Wednesday, January 02, 2008

Hey Iowa! We don't care what you think!

Why should you set the pace for national campaigns? Are your 3,000,000 residents representative of the whole rest of the country? That's a tough one, I know, so let me help you with the answer: NO.

Only 3,000,000 residents? Mostly white and still fairly bigoted? And you set the pace for the rest of us? Chicago alone, the third-largest city in the U.S., has a population equal to all of Iowa. The population of the U.S. is now 300,000,000. What percentage of the whole country do Iowans represent?

1%

So why did you move the date for the caucus up from 19 January in 2004 to 3 January in 2008, when around 20 states scheduled their primaries for 5 February? So you could retain your role as the pace car? Did you ask us if we wanted you to be the pace car? Why didn't it occur to you to join the other states on the new Super-Duper Tuesday in February? Because you like the limelight and don't want to give it up? You really make important decisions based on what's good for the country. You are to be commended.

What I expressed hope for in my 1 July 2005 post about the primary system was that all primaries would take place on a single day so that earlier small-state primaries would have no influence on later large-state primaries. Well at least the primary for my state, California, has been moved up from 2 March to 5 February. It's better than nothing, but it still allows Iowa and New Hampshire to have inappropriate influence on each candidate's momentum.

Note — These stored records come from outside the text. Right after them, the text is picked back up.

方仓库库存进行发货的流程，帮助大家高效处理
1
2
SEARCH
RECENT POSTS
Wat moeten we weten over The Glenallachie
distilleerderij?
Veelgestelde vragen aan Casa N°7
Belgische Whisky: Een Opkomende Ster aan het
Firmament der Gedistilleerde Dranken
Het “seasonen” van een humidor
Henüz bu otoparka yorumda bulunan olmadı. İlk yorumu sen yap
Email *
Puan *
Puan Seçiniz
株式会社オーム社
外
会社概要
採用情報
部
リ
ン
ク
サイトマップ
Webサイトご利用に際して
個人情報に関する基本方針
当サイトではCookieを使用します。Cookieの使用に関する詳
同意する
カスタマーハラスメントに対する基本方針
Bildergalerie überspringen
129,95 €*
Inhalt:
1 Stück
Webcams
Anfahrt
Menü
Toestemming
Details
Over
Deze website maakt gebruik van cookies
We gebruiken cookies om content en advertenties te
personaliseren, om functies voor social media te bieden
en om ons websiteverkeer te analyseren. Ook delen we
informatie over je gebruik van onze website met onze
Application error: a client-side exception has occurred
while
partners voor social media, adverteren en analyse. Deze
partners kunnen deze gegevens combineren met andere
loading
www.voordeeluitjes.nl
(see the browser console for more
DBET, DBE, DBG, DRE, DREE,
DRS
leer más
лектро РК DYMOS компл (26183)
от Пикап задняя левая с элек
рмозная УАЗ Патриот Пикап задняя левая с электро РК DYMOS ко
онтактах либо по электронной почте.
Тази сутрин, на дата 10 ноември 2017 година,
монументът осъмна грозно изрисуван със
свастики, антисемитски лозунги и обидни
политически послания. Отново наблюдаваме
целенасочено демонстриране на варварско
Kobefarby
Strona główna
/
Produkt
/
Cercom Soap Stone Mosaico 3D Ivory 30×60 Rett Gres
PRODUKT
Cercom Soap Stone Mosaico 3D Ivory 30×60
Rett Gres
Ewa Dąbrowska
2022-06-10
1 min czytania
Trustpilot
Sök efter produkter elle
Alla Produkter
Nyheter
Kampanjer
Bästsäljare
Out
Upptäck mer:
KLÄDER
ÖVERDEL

Maybe it's the media's fault. Maybe the media should just ignore the Iowa caucus so that trailing candidates would stay in the race longer and let the more representative larger states have a say in who is eventually nominated. The Iowa caucus is about as nationally significant as the election of the senior-class president at a rural high school.

2 comments:

Anonymous said...

I have to admit I used to agree with your opinion in regards to Iowa's relevance, but they did a pretty good job yesterday don't you think? In retrospect the residents of this state spend considerable personal time learning about the candidates, and devoted a couple of hours of their time in the caucuses. More time, and in a larger percentage per capita than most Americans turnout for national elections. The results were uplifting for all the reasons that you believe Iowa isn't relevant. If Iowa is ready for change, than perhaps middle America is too. OBAMA '08.

Jonathan Versen said...

Iowa: 92 percent white;
New Hampshire:96 percent white.

I don't think it's so much Iowa and New Hampshire who are responsible so much as (ahem...cough, cough)powerful institutional forces that could interfere and take these early-bird primaries away from IA and NH, but have thus far chosen not to.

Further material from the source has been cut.